▶ [Exercise instructions]
Copy exactly the lines of the records below, and only those lines, beginning with the line that contains "SISTRIX 'Reduced Complexity' User" and ending with the line that contains "figures from up to 7 keywords".

Saved entries
►
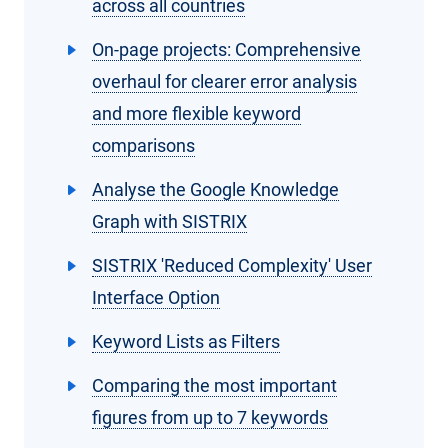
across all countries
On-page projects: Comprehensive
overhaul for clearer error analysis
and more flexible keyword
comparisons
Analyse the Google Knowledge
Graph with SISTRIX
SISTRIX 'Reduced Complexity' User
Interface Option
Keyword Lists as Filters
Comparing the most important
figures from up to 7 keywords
◄
►
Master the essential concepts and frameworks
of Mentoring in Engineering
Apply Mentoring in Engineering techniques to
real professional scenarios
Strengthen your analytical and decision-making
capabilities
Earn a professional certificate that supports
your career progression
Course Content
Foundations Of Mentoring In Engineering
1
◄
►
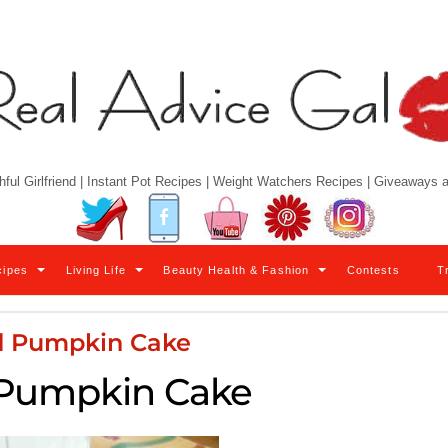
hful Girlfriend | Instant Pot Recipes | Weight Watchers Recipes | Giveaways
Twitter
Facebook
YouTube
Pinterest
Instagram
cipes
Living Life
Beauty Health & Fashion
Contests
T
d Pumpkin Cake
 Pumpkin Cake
◄
▶ [Reply]
SISTRIX 'Reduced Complexity' User
Interface Option
Keyword Lists as Filters
Comparing the most important
figures from up to 7 keywords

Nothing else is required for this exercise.